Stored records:
____________
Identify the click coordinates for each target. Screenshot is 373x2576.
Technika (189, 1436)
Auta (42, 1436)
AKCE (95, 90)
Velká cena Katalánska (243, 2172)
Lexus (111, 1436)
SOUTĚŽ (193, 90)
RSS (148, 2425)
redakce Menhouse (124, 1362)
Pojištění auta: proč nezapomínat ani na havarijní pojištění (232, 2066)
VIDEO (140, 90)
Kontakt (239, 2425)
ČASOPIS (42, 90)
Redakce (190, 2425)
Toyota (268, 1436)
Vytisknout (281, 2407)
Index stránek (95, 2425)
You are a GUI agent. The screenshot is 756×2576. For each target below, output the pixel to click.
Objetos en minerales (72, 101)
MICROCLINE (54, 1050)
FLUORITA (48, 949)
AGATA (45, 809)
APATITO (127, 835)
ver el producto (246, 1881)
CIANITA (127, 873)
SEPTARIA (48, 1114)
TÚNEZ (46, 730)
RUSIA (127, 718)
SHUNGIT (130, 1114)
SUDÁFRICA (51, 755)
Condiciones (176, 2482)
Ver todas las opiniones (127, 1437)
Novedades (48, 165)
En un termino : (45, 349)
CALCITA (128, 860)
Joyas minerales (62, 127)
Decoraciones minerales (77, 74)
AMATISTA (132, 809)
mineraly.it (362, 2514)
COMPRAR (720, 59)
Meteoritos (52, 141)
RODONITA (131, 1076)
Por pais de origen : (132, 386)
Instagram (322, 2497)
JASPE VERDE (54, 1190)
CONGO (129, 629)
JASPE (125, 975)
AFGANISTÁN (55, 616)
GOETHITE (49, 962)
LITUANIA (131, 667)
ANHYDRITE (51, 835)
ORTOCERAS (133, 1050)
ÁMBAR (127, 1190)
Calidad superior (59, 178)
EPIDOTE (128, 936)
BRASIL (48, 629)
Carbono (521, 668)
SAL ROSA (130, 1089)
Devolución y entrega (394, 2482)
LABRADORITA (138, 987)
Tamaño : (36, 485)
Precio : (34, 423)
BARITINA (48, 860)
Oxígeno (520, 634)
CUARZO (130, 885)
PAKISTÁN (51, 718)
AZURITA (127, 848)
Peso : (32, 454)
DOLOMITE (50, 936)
____________
**ABOUT THIS TASK:** Would you please give all of the records again exactly as they stand?

**ANSWER TO THIS TASK:**
Identify the click coordinates for each target. Screenshot is 373x2576.
Technika (189, 1436)
Auta (42, 1436)
AKCE (95, 90)
Velká cena Katalánska (243, 2172)
Lexus (111, 1436)
SOUTĚŽ (193, 90)
RSS (148, 2425)
redakce Menhouse (124, 1362)
Pojištění auta: proč nezapomínat ani na havarijní pojištění (232, 2066)
VIDEO (140, 90)
Kontakt (239, 2425)
ČASOPIS (42, 90)
Redakce (190, 2425)
Toyota (268, 1436)
Vytisknout (281, 2407)
Index stránek (95, 2425)
You are a GUI agent. The screenshot is 756×2576. For each target below, output the pixel to click.
Objetos en minerales (72, 101)
MICROCLINE (54, 1050)
FLUORITA (48, 949)
AGATA (45, 809)
APATITO (127, 835)
ver el producto (246, 1881)
CIANITA (127, 873)
SEPTARIA (48, 1114)
TÚNEZ (46, 730)
RUSIA (127, 718)
SHUNGIT (130, 1114)
SUDÁFRICA (51, 755)
Condiciones (176, 2482)
Ver todas las opiniones (127, 1437)
Novedades (48, 165)
En un termino : (45, 349)
CALCITA (128, 860)
Joyas minerales (62, 127)
Decoraciones minerales (77, 74)
AMATISTA (132, 809)
mineraly.it (362, 2514)
COMPRAR (720, 59)
Meteoritos (52, 141)
RODONITA (131, 1076)
Por pais de origen : (132, 386)
Instagram (322, 2497)
JASPE VERDE (54, 1190)
CONGO (129, 629)
JASPE (125, 975)
AFGANISTÁN (55, 616)
GOETHITE (49, 962)
LITUANIA (131, 667)
ANHYDRITE (51, 835)
ORTOCERAS (133, 1050)
ÁMBAR (127, 1190)
Calidad superior (59, 178)
EPIDOTE (128, 936)
BRASIL (48, 629)
Carbono (521, 668)
SAL ROSA (130, 1089)
Devolución y entrega (394, 2482)
LABRADORITA (138, 987)
Tamaño : (36, 485)
Precio : (34, 423)
BARITINA (48, 860)
Oxígeno (520, 634)
CUARZO (130, 885)
PAKISTÁN (51, 718)
AZURITA (127, 848)
Peso : (32, 454)
DOLOMITE (50, 936)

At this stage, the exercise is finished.